Of the lines below, report only those that contain "properti".

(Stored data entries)
>>

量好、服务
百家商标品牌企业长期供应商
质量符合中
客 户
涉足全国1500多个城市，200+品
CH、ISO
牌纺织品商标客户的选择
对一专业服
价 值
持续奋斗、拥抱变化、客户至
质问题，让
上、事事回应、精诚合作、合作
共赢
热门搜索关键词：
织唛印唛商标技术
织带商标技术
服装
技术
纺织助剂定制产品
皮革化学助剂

<<
>>

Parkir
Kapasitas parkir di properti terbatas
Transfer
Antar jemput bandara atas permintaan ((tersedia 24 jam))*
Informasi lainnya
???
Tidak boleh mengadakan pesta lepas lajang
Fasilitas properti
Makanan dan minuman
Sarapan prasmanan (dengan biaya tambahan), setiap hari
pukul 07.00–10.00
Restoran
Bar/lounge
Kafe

<<

**Written response:**
Kapasitas parkir di properti terbatas
Fasilitas properti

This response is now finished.